## THE PROBLEM:
In the material below, count the lines where the word "name" appears. Nothing but the number, please.

## DATASET RECORDS:

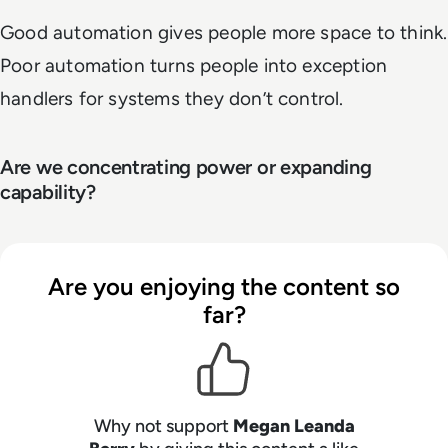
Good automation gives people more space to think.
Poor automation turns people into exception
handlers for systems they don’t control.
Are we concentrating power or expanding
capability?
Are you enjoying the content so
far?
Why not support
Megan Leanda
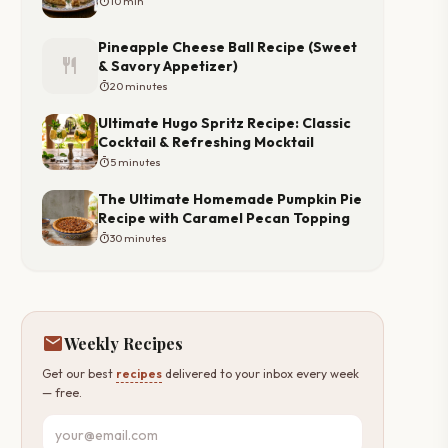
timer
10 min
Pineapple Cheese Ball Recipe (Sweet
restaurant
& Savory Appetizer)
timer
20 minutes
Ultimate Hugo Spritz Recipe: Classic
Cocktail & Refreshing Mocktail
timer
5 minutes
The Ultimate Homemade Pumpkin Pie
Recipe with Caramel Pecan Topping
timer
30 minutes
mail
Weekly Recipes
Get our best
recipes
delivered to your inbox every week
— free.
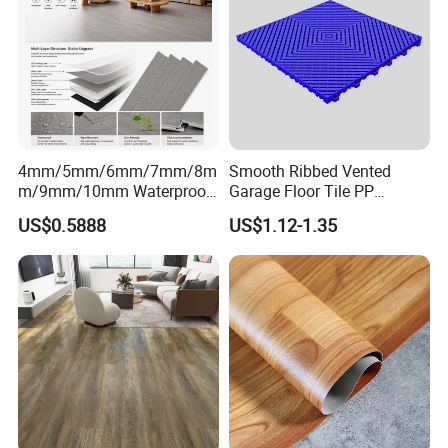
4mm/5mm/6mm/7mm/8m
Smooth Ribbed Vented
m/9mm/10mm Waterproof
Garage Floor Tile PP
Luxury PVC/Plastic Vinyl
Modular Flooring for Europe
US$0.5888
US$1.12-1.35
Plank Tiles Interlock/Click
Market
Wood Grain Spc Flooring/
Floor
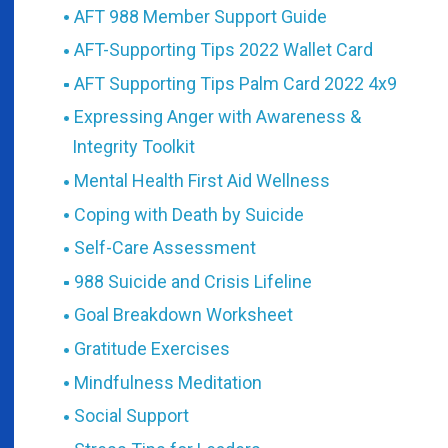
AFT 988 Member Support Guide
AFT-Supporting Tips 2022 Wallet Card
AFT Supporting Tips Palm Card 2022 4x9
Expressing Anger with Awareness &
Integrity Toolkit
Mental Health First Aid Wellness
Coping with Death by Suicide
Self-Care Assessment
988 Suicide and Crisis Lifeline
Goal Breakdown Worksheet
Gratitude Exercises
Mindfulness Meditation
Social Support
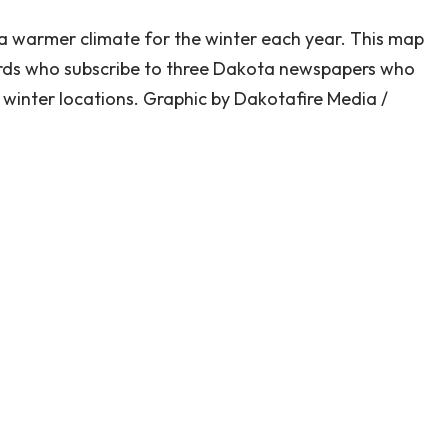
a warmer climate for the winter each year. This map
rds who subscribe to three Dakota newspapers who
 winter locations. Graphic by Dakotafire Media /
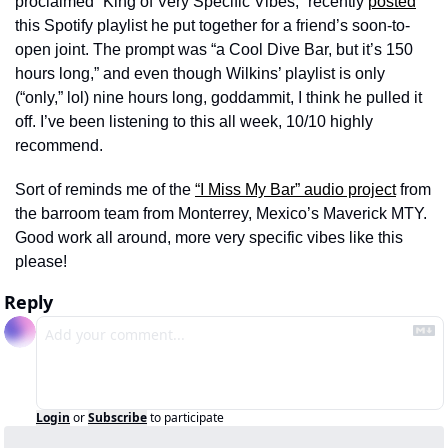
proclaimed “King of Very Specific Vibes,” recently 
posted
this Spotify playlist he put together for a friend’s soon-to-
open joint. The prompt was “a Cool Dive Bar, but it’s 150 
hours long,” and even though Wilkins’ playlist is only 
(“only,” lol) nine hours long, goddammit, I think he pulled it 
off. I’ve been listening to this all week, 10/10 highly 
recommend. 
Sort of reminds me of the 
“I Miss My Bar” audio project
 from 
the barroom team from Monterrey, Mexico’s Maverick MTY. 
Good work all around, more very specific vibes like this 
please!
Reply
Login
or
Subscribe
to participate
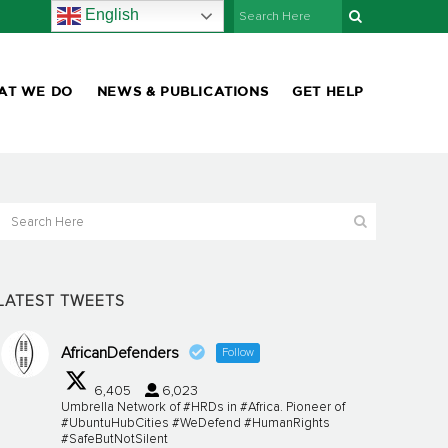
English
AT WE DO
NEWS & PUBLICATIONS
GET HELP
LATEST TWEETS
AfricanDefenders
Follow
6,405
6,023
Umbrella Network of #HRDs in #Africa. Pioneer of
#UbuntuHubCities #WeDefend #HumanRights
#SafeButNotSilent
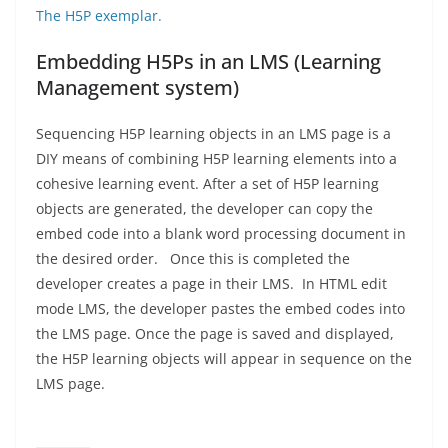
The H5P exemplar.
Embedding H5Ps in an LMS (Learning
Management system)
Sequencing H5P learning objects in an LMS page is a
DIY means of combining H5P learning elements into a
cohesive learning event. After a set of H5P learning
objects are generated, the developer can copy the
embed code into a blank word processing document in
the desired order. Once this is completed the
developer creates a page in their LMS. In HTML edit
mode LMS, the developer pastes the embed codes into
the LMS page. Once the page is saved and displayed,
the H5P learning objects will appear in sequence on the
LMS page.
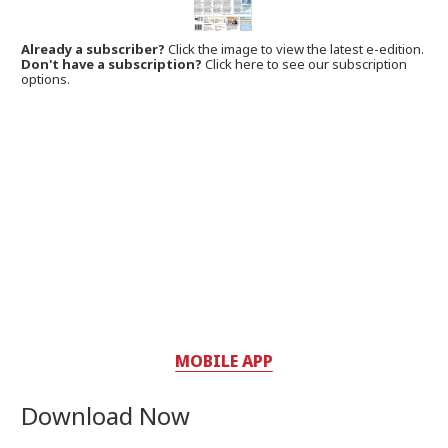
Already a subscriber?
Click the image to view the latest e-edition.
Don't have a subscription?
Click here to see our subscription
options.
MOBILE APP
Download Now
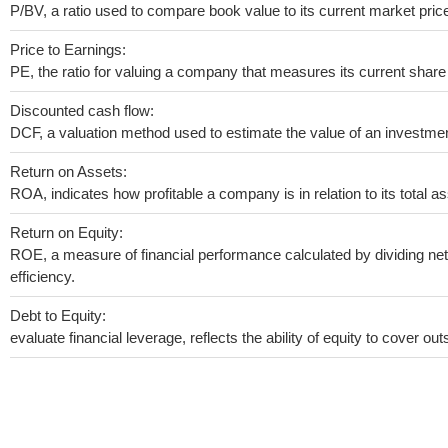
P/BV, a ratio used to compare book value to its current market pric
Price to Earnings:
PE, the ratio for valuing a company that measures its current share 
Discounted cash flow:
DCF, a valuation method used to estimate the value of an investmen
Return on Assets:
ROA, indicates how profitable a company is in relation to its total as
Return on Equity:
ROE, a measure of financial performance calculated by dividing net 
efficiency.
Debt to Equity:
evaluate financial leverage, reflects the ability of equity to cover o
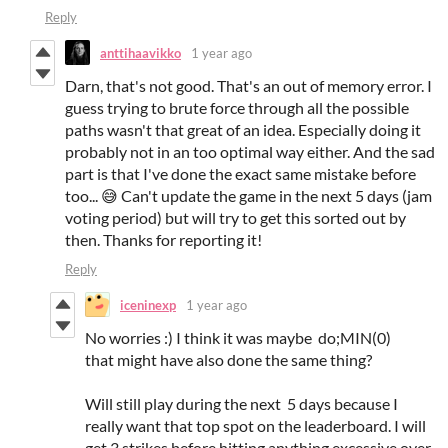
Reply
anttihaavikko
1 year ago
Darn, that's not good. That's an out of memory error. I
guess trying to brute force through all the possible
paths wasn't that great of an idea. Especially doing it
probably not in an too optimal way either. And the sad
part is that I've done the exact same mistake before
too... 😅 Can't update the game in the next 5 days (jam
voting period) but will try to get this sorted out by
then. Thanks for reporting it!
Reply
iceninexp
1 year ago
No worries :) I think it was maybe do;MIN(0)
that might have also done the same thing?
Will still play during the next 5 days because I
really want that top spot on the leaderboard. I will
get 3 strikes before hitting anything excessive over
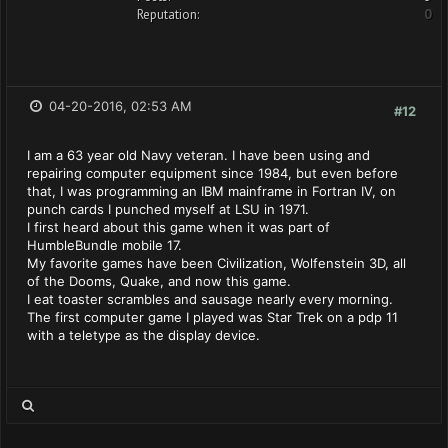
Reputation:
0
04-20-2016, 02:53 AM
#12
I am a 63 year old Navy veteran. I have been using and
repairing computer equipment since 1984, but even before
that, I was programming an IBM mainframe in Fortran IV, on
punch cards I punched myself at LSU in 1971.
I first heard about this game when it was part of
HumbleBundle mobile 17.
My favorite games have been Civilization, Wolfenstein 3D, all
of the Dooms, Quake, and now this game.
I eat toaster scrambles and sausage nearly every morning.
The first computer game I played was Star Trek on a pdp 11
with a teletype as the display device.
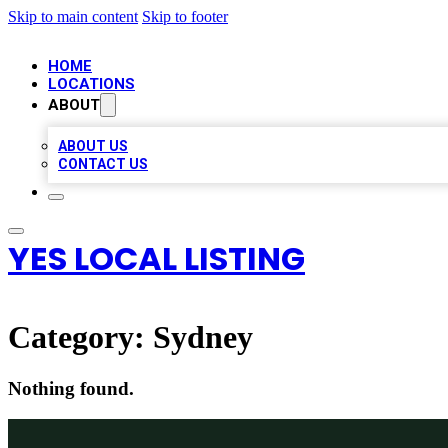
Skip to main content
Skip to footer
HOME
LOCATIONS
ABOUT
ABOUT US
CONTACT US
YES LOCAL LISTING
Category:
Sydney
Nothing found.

* * *

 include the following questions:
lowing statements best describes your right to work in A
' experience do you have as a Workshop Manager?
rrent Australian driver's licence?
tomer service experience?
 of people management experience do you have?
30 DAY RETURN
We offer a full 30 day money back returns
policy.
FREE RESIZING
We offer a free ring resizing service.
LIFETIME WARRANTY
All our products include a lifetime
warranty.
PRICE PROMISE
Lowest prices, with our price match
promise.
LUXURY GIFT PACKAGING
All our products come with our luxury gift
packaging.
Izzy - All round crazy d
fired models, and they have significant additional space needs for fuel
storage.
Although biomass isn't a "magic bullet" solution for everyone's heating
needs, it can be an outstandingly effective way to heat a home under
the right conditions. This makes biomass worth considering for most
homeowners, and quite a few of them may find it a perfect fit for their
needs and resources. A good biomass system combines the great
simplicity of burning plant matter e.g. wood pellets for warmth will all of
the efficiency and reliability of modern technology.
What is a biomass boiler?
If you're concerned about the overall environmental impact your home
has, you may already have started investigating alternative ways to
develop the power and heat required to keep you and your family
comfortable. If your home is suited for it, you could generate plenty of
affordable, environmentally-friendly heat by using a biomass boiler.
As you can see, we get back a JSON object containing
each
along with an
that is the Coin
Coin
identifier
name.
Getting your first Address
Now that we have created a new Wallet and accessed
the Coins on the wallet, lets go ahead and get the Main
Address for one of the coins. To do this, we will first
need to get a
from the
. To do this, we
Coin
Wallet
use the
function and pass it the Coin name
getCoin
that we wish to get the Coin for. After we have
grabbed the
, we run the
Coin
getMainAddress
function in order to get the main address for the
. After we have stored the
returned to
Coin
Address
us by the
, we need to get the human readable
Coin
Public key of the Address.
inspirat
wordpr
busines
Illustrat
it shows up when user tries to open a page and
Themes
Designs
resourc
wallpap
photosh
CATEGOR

--

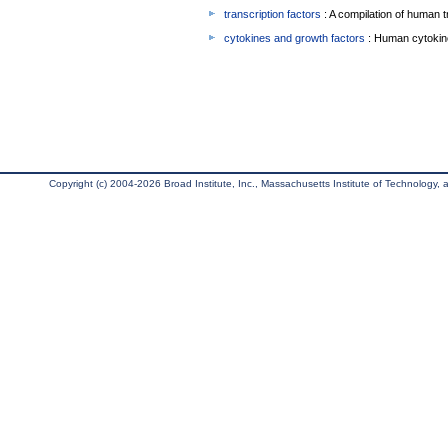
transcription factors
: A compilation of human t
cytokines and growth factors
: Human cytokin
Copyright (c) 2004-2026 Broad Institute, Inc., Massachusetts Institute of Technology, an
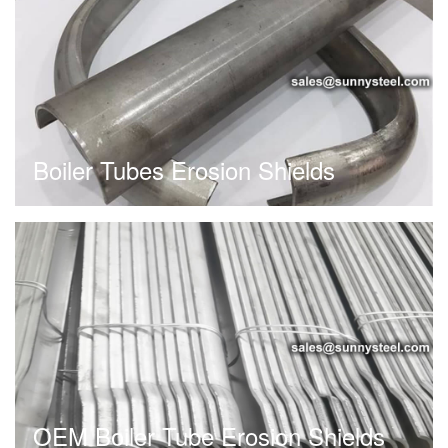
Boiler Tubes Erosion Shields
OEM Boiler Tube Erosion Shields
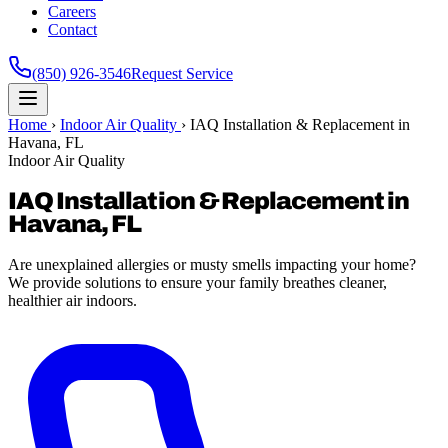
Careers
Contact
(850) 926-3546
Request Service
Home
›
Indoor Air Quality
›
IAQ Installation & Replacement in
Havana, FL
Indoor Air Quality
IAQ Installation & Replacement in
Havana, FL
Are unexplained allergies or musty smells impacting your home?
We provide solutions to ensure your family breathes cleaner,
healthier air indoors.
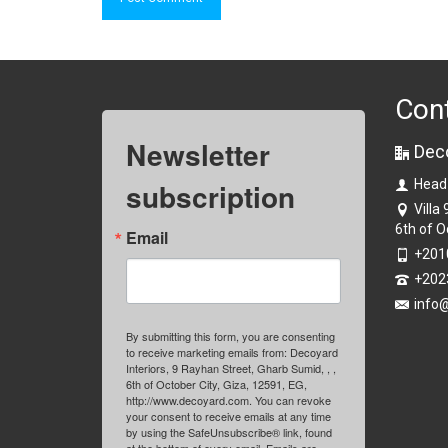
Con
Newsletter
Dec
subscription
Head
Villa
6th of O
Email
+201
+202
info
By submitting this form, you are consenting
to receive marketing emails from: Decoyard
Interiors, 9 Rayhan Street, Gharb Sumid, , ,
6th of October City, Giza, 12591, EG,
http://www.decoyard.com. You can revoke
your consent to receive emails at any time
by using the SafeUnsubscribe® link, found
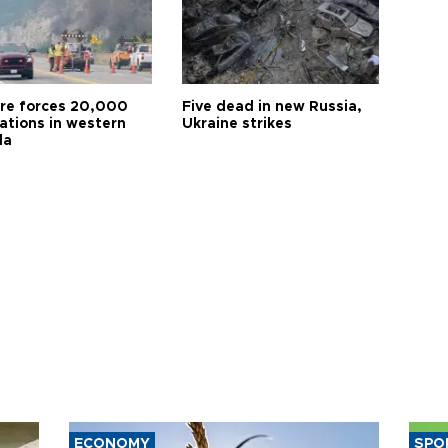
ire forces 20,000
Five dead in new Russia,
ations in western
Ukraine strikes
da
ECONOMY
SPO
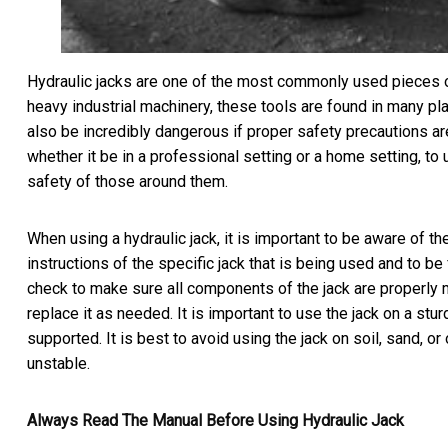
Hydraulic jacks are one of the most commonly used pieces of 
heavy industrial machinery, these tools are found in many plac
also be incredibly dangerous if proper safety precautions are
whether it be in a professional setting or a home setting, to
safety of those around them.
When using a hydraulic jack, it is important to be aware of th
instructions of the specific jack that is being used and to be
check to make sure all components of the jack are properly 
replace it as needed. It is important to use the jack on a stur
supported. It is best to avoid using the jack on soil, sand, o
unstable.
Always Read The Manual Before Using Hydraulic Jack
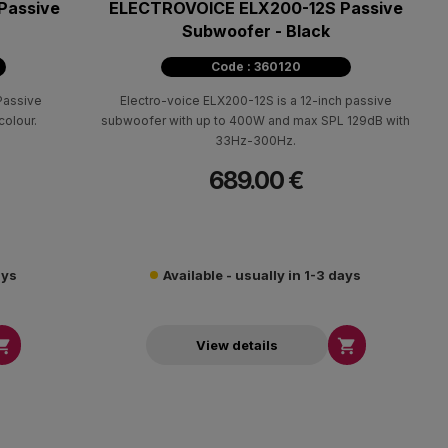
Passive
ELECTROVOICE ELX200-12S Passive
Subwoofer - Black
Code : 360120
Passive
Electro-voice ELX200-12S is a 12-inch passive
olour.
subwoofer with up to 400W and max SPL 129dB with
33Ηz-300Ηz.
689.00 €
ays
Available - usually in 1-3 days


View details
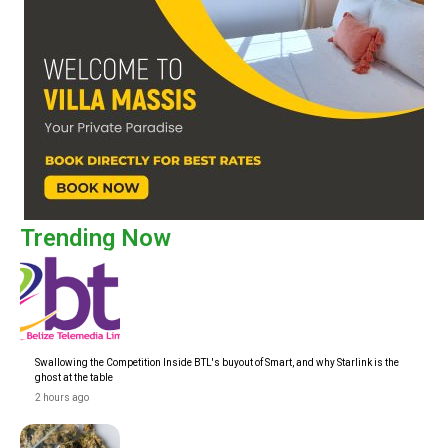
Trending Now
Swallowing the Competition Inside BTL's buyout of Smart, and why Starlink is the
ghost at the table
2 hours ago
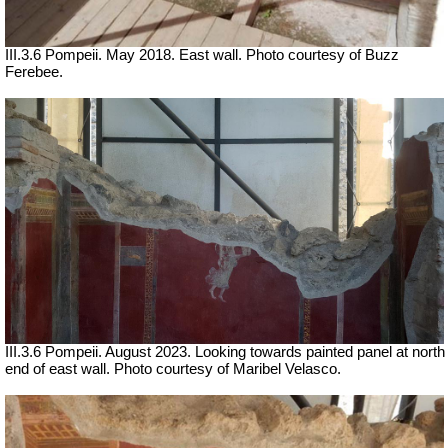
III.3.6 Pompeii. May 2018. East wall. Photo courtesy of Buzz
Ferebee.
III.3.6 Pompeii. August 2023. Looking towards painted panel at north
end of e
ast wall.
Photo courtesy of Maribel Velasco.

## TASK RESULT:
2